David Segal apparantly didn't have as good of a time as we did:
Washington Post Staff Writer
Monday, July 21, 2003; Page C01
Have we offended Blur? Did one of you lift the band's wallet, or short its sheets? Is there a joker among us who gave lead singer Damon Albarn a wedgie?
These are fair questions, given the punishment Blur inflicted on fans at the 9:30 club on Friday night. Ordinarily, the search for what motivates rockers starts with money and sex. With Blur, on this tour anyway, one possibility seems to be revenge.
Nearly half the show was unwatchable. Literally unwatchable, as in, you couldn't look at it. For some catastrophic reason, Blur decided that simply illuminating the band wouldn't cut it. Instead, nearly all the wattage for this show came from the stage, much of it from eight rectangular high beams, parked behind the musicians and pointed at the audience, flickering and changing color to eye-withering effect. Occasionally, a set of Technicolor kliegs were thrown in, sweeping the crowd in slow and menacing circles, like search lights at a disco prison. Imagine being interrogated at the Vegas Flamingo, only louder and without the possibility of blackjack.
Most fans did their best to ignore the visuals, while others squinted or closed their eyes or looked at the side walls. The lights flickered faster and brighter whenever the band sprang into an upbeat number, like the stadium classic "Song 2" -- known better as "the woo hoo song" -- or "We've Got a File on You," a Ramones-like track from Blur's latest album, "Think Tank." The effect was perverse: Visually the show hurt most when the band rocked hardest, so you couldn't help hoping the group would keep things dull.
And for long stretches, they did. Beneath the fatally distracting surface were a dozen-plus old favorites and a handful of new cuts, a 100-minute set that pleased the faithful but won't win over newcomers. For years, Blur has been panning for album gold in the United States, though with less success than Oasis, their main rivals in England. Oasis flourished here for a while, but aside from "Song 2" Blur never had a high radio profile.
"Think Tank" hasn't helped. The album dabbles in the world beats that have fascinated Albarn in recent years, and for this show, the group was augmented with an extra percussionist, three backup singers and guitarist Simon Tong, who was brought along to replace Graham Coxon, who has quit the group.
The new stuff, such as "Ambulance," which opened the show, and "Battery in Your Leg" and "Caravan," relies more on soul than momentum, but these songs plod self-indulgently. Albarn has a voice that can do just about anything -- soul, disco, Johnny Rotten punk -- and never lose its adolescent sense of wonder or its velvety finish. But his attempts to reinvent Blur flounder whenever he forgets that he's not as interesting as his music, or as interesting as the band once it wraps both hands around a beat. It did just that on "Moroccan Peoples Revolutionary Bowls Club," one of the most overtly African-sounding tracks on "Think."
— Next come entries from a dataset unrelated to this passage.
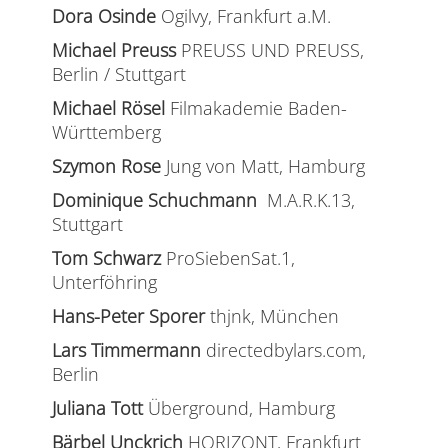
Dora Osinde
Ogilvy, Frankfurt a.M.
Michael Preuss
PREUSS UND PREUSS,
Berlin / Stuttgart
Michael Rösel
Filmakademie Baden-
Württemberg
Szymon Rose
Jung von Matt, Hamburg
Dominique Schuchmann
M.A.R.K.13,
Stuttgart
Tom Schwarz
ProSiebenSat.1,
Unterföhring
Hans-Peter Sporer
thjnk, München
Lars Timmermann
directedbylars.com,
Berlin
Juliana Tott
Überground, Hamburg
Bärbel Unckrich
HORIZONT, Frankfurt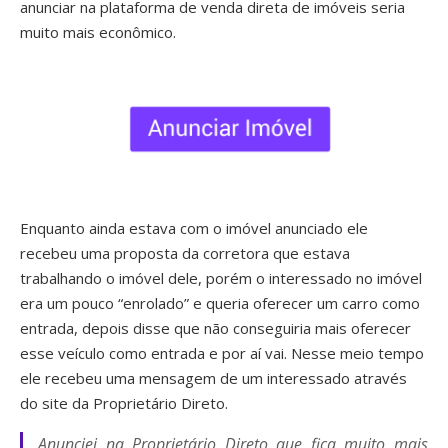
anunciar na plataforma de venda direta de imóveis seria
muito mais econômico.
Enquanto ainda estava com o imóvel anunciado ele
recebeu uma proposta da corretora que estava
trabalhando o imóvel dele, porém o interessado no imóvel
era um pouco “enrolado” e queria oferecer um carro como
entrada, depois disse que não conseguiria mais oferecer
esse veículo como entrada e por aí vai. Nesse meio tempo
ele recebeu uma mensagem de um interessado através
do site da Proprietário Direto.
Anunciei na Proprietário Direto que fica muito mais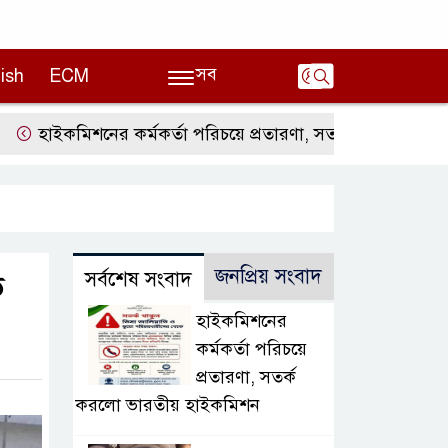
সব
ish
ECM
কমিশনের কর্মকর্তা পরিচয়ে প্রতারণা, সতর্ক করলো ভারতীয় হাই
জনপ্রিয় সংবাদ
সর্বশেষ সংবাদ
ত
হাইকমিশনের
কর্মকর্তা পরিচয়ে
প্রতারণা, সতর্ক
করলো ভারতীয় হাইকমিশন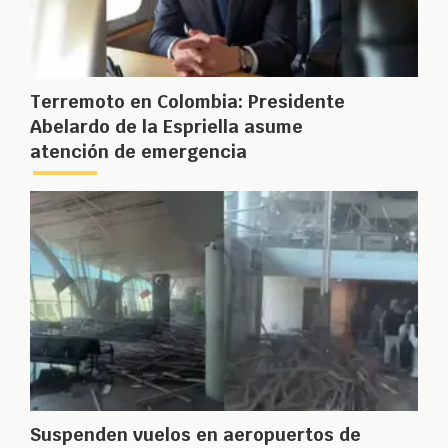
Terremoto en Colombia: Presidente
Abelardo de la Espriella asume
atención de emergencia
Suspenden vuelos en aeropuertos de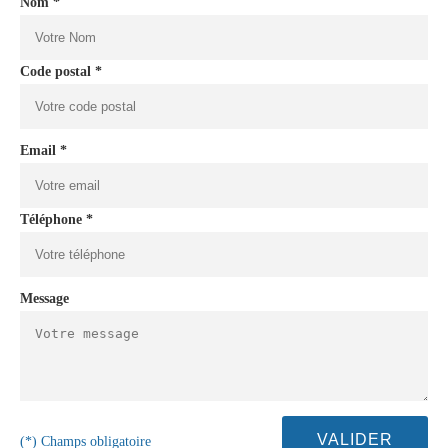
Nom *
Code postal *
Email *
Téléphone *
Message
(*) Champs obligatoire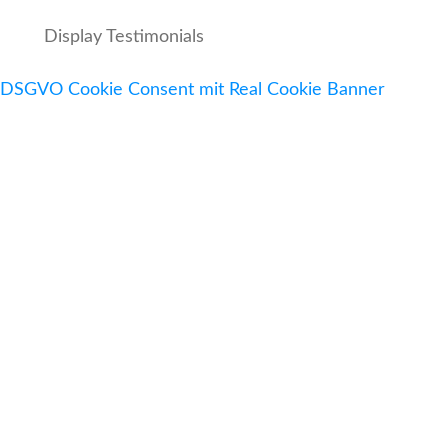
Display Testimonials
DSGVO Cookie Consent mit Real Cookie Banner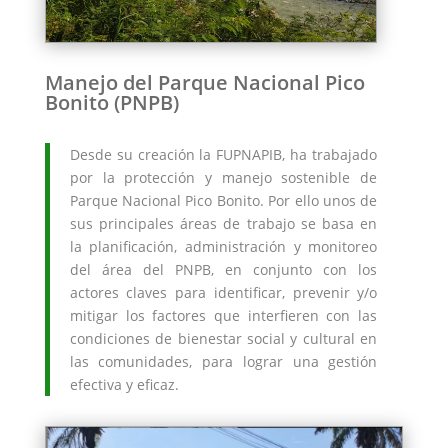
Manejo del Parque Nacional Pico
Bonito (PNPB)
Desde su creación la FUPNAPIB, ha trabajado
por la protección y manejo sostenible de
Parque Nacional Pico Bonito. Por ello unos de
sus principales áreas de trabajo se basa en
la planificación, administración y monitoreo
del área del PNPB, en conjunto con los
actores claves para identificar, prevenir y/o
mitigar los factores que interfieren con las
condiciones de bienestar social y cultural en
las comunidades, para lograr una gestión
efectiva y eficaz.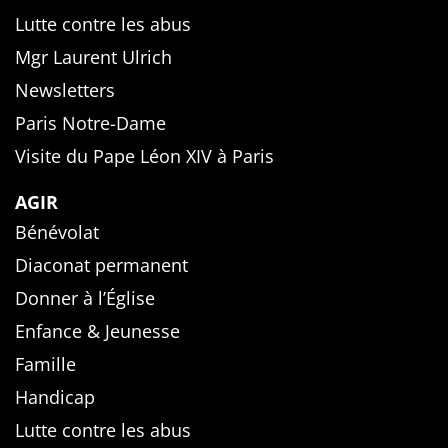
Lutte contre les abus
Mgr Laurent Ulrich
Newsletters
Paris Notre-Dame
Visite du Pape Léon XIV à Paris
AGIR
Bénévolat
Diaconat permanent
Donner à l’Église
Enfance & Jeunesse
Famille
Handicap
Lutte contre les abus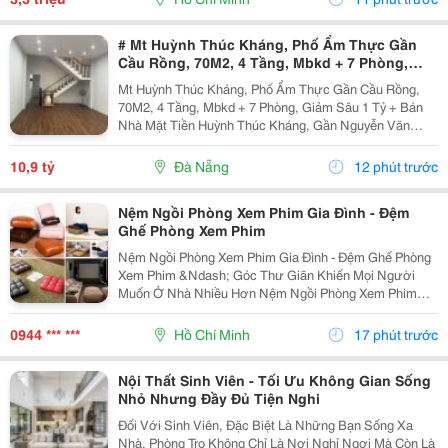
# Mt Huỳnh Thúc Kháng, Phố Ẩm Thực Gần
Cầu Rồng, 70M2, 4 Tầng, Mbkd + 7 Phòng,
Giảm Sâu 1 Tỷ
Mt Huỳnh Thúc Kháng, Phố Ẩm Thực Gần Cầu Rồng,
70M2, 4 Tầng, Mbkd + 7 Phòng, Giảm Sâu 1 Tỷ + Bán
Nhà Mặt Tiền Huỳnh Thúc Kháng, Gần Nguyễn Văn
Linh, Cầu Rồng, Phố Ẩm Thực Kinh Doanh Dịch Vụ Du
Lịch Nhộn Nhịp Ngày Đêm. + Dt 70M2, Ngang 4.2M, Nở
10,9 tỷ
Đà Nẵng
12 phút trước
Hậu,...
Nệm Ngồi Phòng Xem Phim Gia Đình - Đệm
Ghế Phòng Xem Phim
Nệm Ngồi Phòng Xem Phim Gia Đình - Đệm Ghế Phòng
Xem Phim &Ndash; Góc Thư Giãn Khiến Mọi Người
Muốn Ở Nhà Nhiều Hơn Nệm Ngồi Phòng Xem Phim
Gia Đình Đệm Ghế Phòng Xem Phim Được Thiết Kế Với
Nhiều Kiểu Dáng, Kích Thước, Độ Dày Và Chất Liệu,
0944 *** ***
Hồ Chí Minh
17 phút trước
Giúp...
Nội Thất Sinh Viên - Tối Ưu Không Gian Sống
Nhỏ Nhưng Đầy Đủ Tiện Nghi
Đối Với Sinh Viên, Đặc Biệt Là Những Bạn Sống Xa
Nhà, Phòng Trọ Không Chỉ Là Nơi Nghỉ Ngơi Mà Còn Là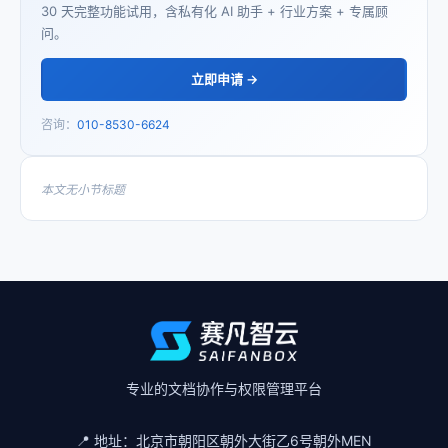
30 天完整功能试用，含私有化 AI 助手 + 行业方案 + 专属顾
问。
立即申请 →
咨询：
010-8530-6624
本文无小节标题
专业的文档协作与权限管理平台
📍 地址：
北京市朝阳区朝外大街乙6号朝外MEN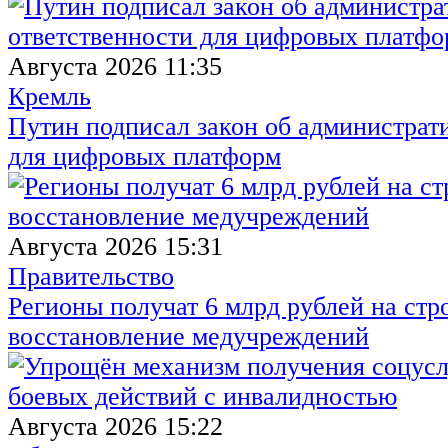
Августа 2026 11:35
Кремль
Путин подписал закон об администрат
для цифровых платформ
Августа 2026 15:31
Правительство
Регионы получат 6 млрд рублей на стр
восстановление медучреждений
Августа 2026 15:22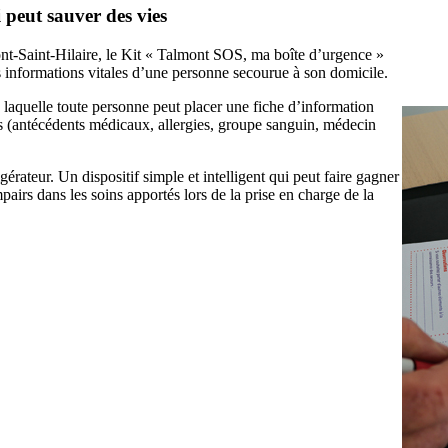
 peut sauver des vies
t-Saint-Hilaire, le Kit « Talmont SOS, ma boîte d’urgence »
es informations vitales d’une personne secourue à son domicile.
s laquelle toute personne peut placer une fiche d’information
 (antécédents médicaux, allergies, groupe sanguin, médecin
gérateur. Un dispositif simple et intelligent qui peut faire gagner
pairs dans les soins apportés lors de la prise en charge de la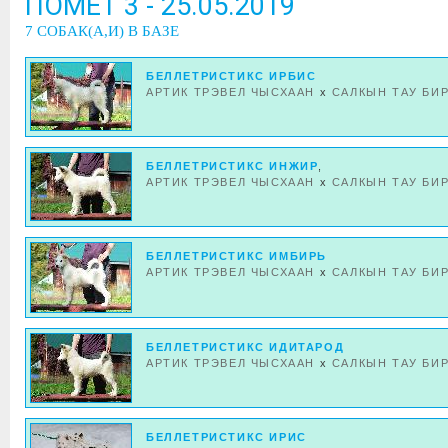
ПОМЕТ 3 - 25.05.2019
7 СОБАК(А,И) В БАЗЕ
БЕЛЛЕТРИСТИКС ИРБИС
АРТИК ТРЭВЕЛ ЧЫСХААН
x
САЛКЫН ТАУ БИ
БЕЛЛЕТРИСТИКС ИНЖИР
,
АРТИК ТРЭВЕЛ ЧЫСХААН
x
САЛКЫН ТАУ БИ
БЕЛЛЕТРИСТИКС ИМБИРЬ
АРТИК ТРЭВЕЛ ЧЫСХААН
x
САЛКЫН ТАУ БИ
БЕЛЛЕТРИСТИКС ИДИТАРОД
АРТИК ТРЭВЕЛ ЧЫСХААН
x
САЛКЫН ТАУ БИ
БЕЛЛЕТРИСТИКС ИРИС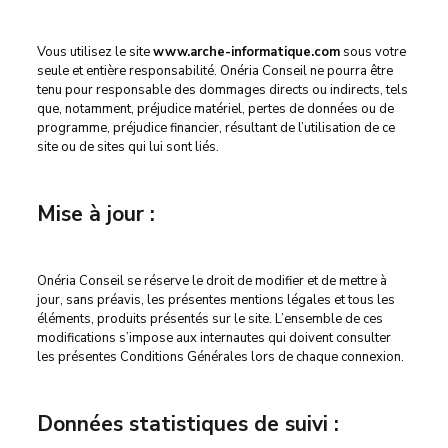
Vous utilisez le site
www.arche-informatique.com
sous votre
seule et entière responsabilité. Onéria Conseil ne pourra être
tenu pour responsable des dommages directs ou indirects, tels
que, notamment, préjudice matériel, pertes de données ou de
programme, préjudice financier, résultant de l’utilisation de ce
site ou de sites qui lui sont liés.
Mise à jour :
Onéria Conseil se réserve le droit de modifier et de mettre à
jour, sans préavis, les présentes mentions légales et tous les
éléments, produits présentés sur le site. L’ensemble de ces
modifications s’impose aux internautes qui doivent consulter
les présentes Conditions Générales lors de chaque connexion.
Données statistiques de suivi :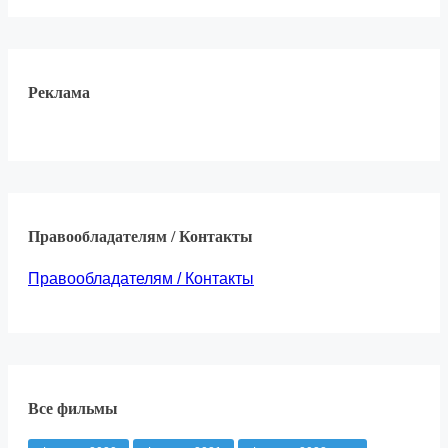
Реклама
Правообладателям / Контакты
Правообладателям / Контакты
Все фильмы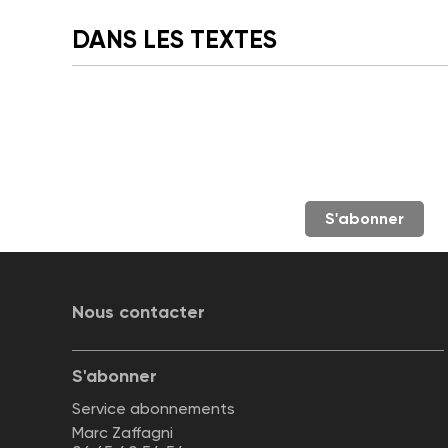
DANS LES TEXTES
S'abonner
Nous contacter
S'abonner
Service abonnements
Marc Zaffagni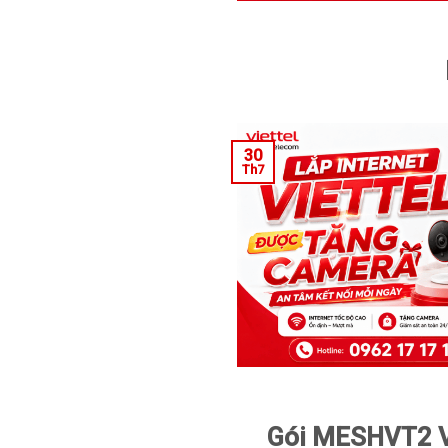
30
Th7
Gói MESHVT2 Vi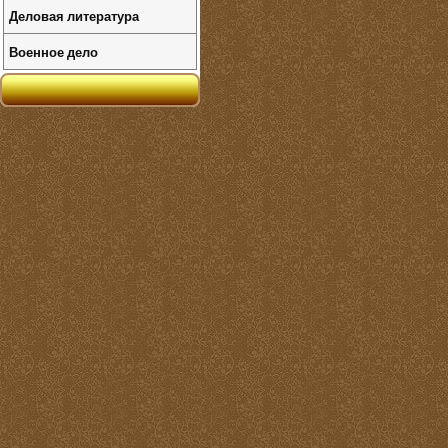
Деловая литература
Военное дело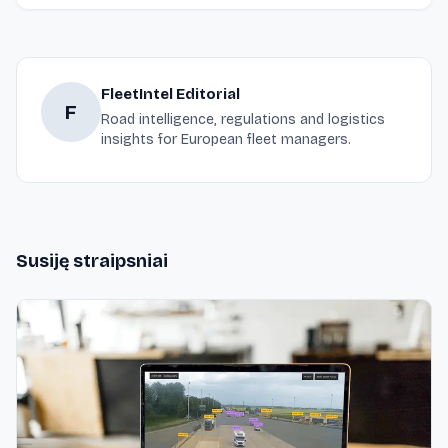
FleetIntel Editorial
F
Road intelligence, regulations and logistics
insights for European fleet managers.
Susiję straipsniai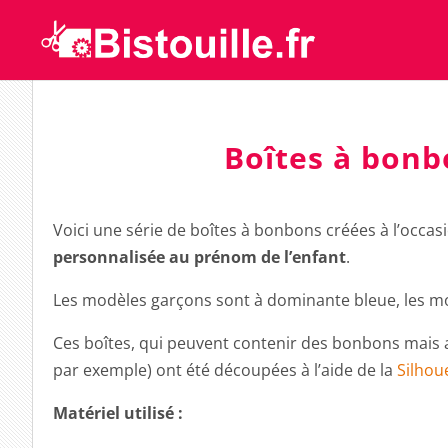
Boîtes à bonb
Voici une série de boîtes à bonbons créées à l’occas
personnalisée au prénom de l’enfant
.
Les modèles garçons sont à dominante bleue, les mo
Ces boîtes, qui peuvent contenir des bonbons mais 
par exemple) ont été découpées à l’aide de la
Silhou
Matériel utilisé :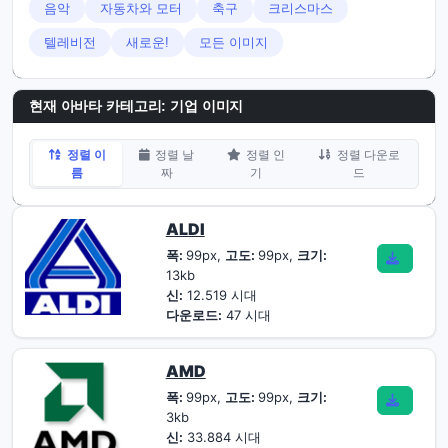
음악
자동차와 모터
축구
크리스마스
텔레비전
새로운!
모든 이미지
현재 아바타 카테고리: 기업 이미지
정렬 이
정렬 날
정렬 인
정렬 다운로
름
짜
기
드
ALDI
폭:
99px,
고도:
99px,
크기:
13kb
신:
12.519 시대
다운로드:
47 시대
AMD
폭:
99px,
고도:
99px,
크기:
3kb
신:
33.884 시대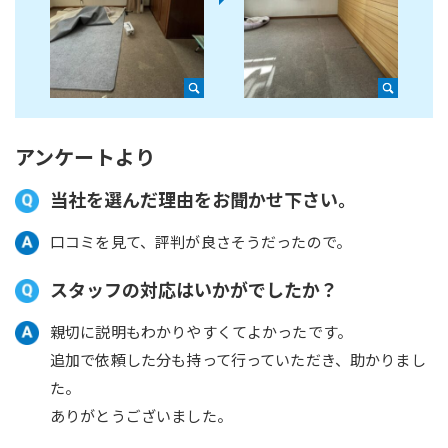
アンケートより
当社を選んだ理由をお聞かせ下さい。
口コミを見て、評判が良さそうだったので。
スタッフの対応はいかがでしたか？
親切に説明もわかりやすくてよかったです。
追加で依頼した分も持って行っていただき、助かりまし
た。
ありがとうございました。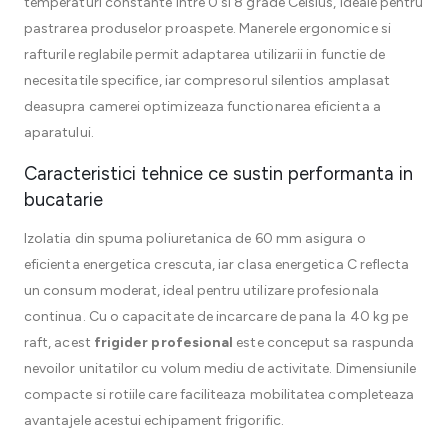
temperaturi constante intre 0 si 8 grade Celsius, ideale pentru
pastrarea produselor proaspete. Manerele ergonomice si
rafturile reglabile permit adaptarea utilizarii in functie de
necesitatile specifice, iar compresorul silentios amplasat
deasupra camerei optimizeaza functionarea eficienta a
aparatului.
Caracteristici tehnice ce sustin performanta in
bucatarie
Izolatia din spuma poliuretanica de 60 mm asigura o
eficienta energetica crescuta, iar clasa energetica C reflecta
un consum moderat, ideal pentru utilizare profesionala
continua. Cu o capacitate de incarcare de pana la 40 kg pe
raft, acest
frigider profesional
este conceput sa raspunda
nevoilor unitatilor cu volum mediu de activitate. Dimensiunile
compacte si rotiile care faciliteaza mobilitatea completeaza
avantajele acestui echipament frigorific.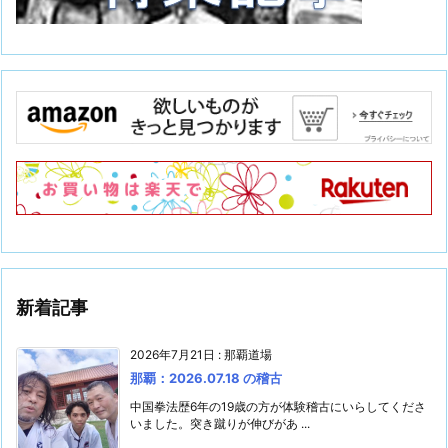
新着記事
2026年7月21日
:
那覇道場
那覇：2026.07.18 の稽古
中国拳法歴6年の19歳の方が体験稽古にいらしてくださ
いました。突き蹴りが伸びがあ ...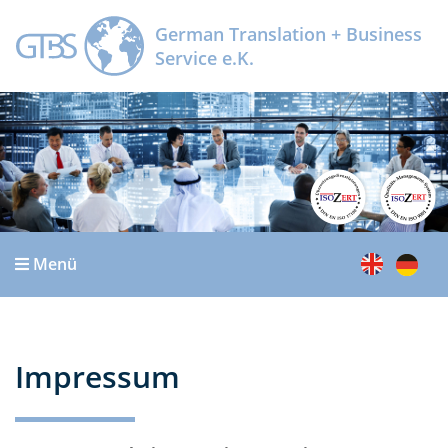
Kontakt
German Translation + Business
Service e.K.
Menü
Impressum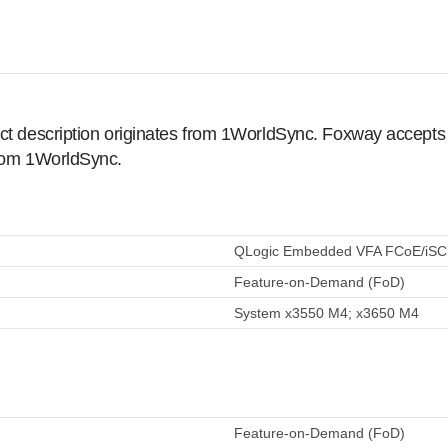
ct description originates from 1WorldSync. Foxway accepts no
from 1WorldSync.
QLogic Embedded VFA FCoE/iSC
Feature-on-Demand (FoD)
System x3550 M4; x3650 M4
Feature-on-Demand (FoD)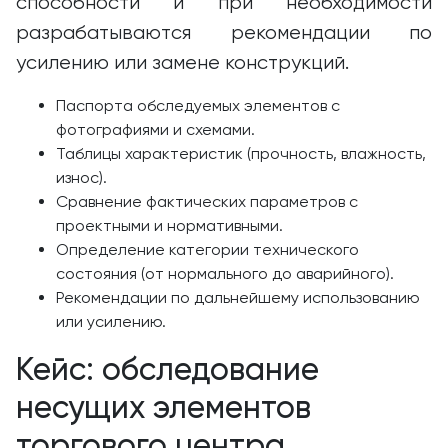
способности и при необходимости
разрабатываются рекомендации по
усилению или замене конструкций.
Паспорта обследуемых элементов с
фотографиями и схемами.
Таблицы характеристик (прочность, влажность,
износ).
Сравнение фактических параметров с
проектными и нормативными.
Определение категории технического
состояния (от нормального до аварийного).
Рекомендации по дальнейшему использованию
или усилению.
Кейс: обследование
несущих элементов
торгового центра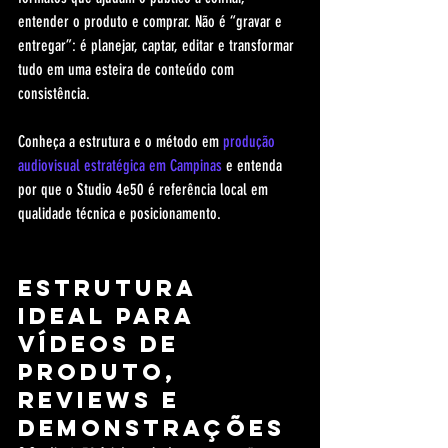
entender o produto e comprar. Não é “gravar e 
entregar”: é planejar, captar, editar e transformar 
tudo em uma esteira de conteúdo com 
consistência.
Conheça a estrutura e o método em 
produção 
audiovisual estratégica em Campinas
 e entenda 
por que o Studio 4e50 é referência local em 
qualidade técnica e posicionamento.
Estrutura 
ideal para 
vídeos de 
produto, 
reviews e 
demonstrações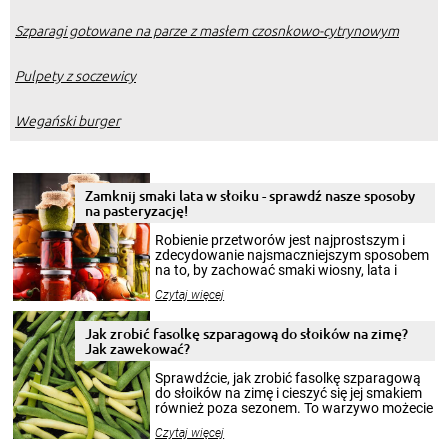
Szparagi gotowane na parze z masłem czosnkowo-cytrynowym
Pulpety z soczewicy
Wegański burger
Zamknij smaki lata w słoiku - sprawdź nasze sposoby
na pasteryzację!
Robienie przetworów jest najprostszym i
zdecydowanie najsmaczniejszym sposobem
na to, by zachować smaki wiosny, lata i
jesieni na dłużej. Można robić setki zdjęć
Czytaj więcej
krajobrazów, by cieszyć nimi oko w sezonie
zimowym, ale to smaczny posiłek pozwoli w
pełni poczuć atmosferę cieplejszych
Jak zrobić fasolkę szparagową do słoików na zimę?
miesięcy. Przygotowanie słoików ze
Jak zawekować?
smakowitą zawartością musi obejmować
patenty, które pozwolą zachować świeżość
Sprawdźcie, jak zrobić fasolkę szparagową
przetworów.
do słoików na zimę i cieszyć się jej smakiem
również poza sezonem. To warzywo możecie
wekować na wiele sposobów. Wykorzystajcie
Czytaj więcej
nasze propozycje!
It'd be easier to forgive Albarn's occasional streak of narcissism if he expended more effort wooing fans. The guy's idea of a transition on Friday night was to mumble incomprehensibly to his band mates, then announce to the crowd, "I just wanted to pause between that song and this one." To Albarn's everlasting credit, he plunged headfirst into the audience toward the end of the set, a dive that was all the more impressive because it seemed utterly spontaneous, as though even he wasn't told about it in advance.
Blinded as they were, the audience never saw it coming.